Philippe Sollers
 

 

Philippe Sollers Françoise Sagan

Philippe Sollers, Françoise Sagan, photo Le Figaro Magazine 1998

Sagan – Sollers

Entretien 1998

 

Le Figaro Magazine - Vous vous êtes déjà rencontrés ?

 

Philippe Sollers - Je ne sais pas si Françoise Sagan se souvient...

 

Françoise Sagan - Si.

 

Ph. S. - Ce serait extravagant qu'elle se souvienne...

 

F. S. - C'était boulevard Raspail ?

 

Ph. S. - Non, on a déjeuné ensemble un jour chez Lipp. Je vous avais écrit de Bordeaux, après la lecture d'un de vos livres, et vous aviez eu la gentillesse de me répondre. Cela m'avait beaucoup ému parce que vous me donniez le moyen de vous joindre.

 

F. S. - Oui.

 

Ph. S. - Je vous ai téléphoné, on s'est vus, et un monsieur est venu vous chercher au dessert.
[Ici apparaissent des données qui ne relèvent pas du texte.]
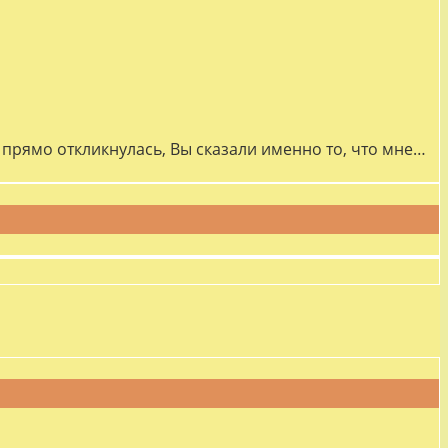
прямо откликнулась, Вы сказали именно то, что мне…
J'en ai conçu comme un sentiment d'inachevé.

 

F. S. - Votre lettre devait avoir le ton d'une correspondance d'écrivain, puisque je vous ai répondu illico. C'était assez rare...

 

Ph. S. - Elle devait plutôt avoir un petit charme provincial...

 

F. S. - Un petit charme provincial qui est devenu un grand charme parisien... Je me rappelle le jeune Philippe Sollers, très nerveux, sur le qui-vive. Vous veniez d'écrire votre premier livre ?

 

Ph. S. - Oui, Une curieuse solitude, et tout le monde croyait que j'avais choisi ce titre pour imiter Un certain sourire. Or, il n'est pas de moi mais de Paulhan, qui en avait publié des extraits dans la NRF. Puisqu'on parle de titre, votre livre s'appelle Derrière l'épaule... Savez-vous qu'il existe un texte de Barthes qui s'intitule : Par-dessus l'épaule.

 

F. S. - Ciel!

 

Ph. S. - Un texte sur ce que j'écris.

 

F. S. - J'ai honte, un plagiat !

 

Ph. S. - Non, ce n'est pas un plagiat. Mais l'image est la même. Ce qui m'a amusé dans votre livre, c'est la présence de Sartre...

 

F. S. - Ah oui...

 

Ph. S. - Sartre en Casanova.

 

F. S. - Je trouve ce compliment un peu... pesant.

 

Ph. S. - Vous racontez que vous vous croisiez dans l'escalier d'une maison de passe et vous étiez rassurée parce que Sartre vous avait laissé entendre qu'il aimait les beaux livres. Ces rencontres avaient lieu l'après-midi ?

 

F. S. - Oui.

 

Ph. S. - C'est pour ça que Simone de Beauvoir, pendant un dîner avec Guy Schoeller et Sartre, vous a dit : « C'est terrible, Sartre n'arrête pas de travailler, il passe tous les après-midi chez sa mère. » Or, vous vous étiez vus le jour même dans cette maison.

 

F. S. – Il faut toujours mentir.

 

Le Figaro Magazine - Vous avez été révélés tous les deux par François Mauriac, qui a salué en vous deux « phénomènes » ...

 

Ph. S. (imitant la voix enrouée de Mauriac) - Eh bien, je vais vous dire : Mauriac avait très bon goût. Il sentait les choses.

 

F. S. (riant) - Terrible !

 

Ph. S. - Il a tout de suite su qui était Sagan et deviné qu'il faudrait compter avec elle.

 

F. S. - Oui, c'était un peu ça. De sa part, ce compliment était complètement inattendu.

 

Le Figaro Magazine - Autre point commun : vous publiez sous pseudonyme...

 

F. S. - J'ai essayé de publier sous mon nom. Mon éditeur n'a pas voulu.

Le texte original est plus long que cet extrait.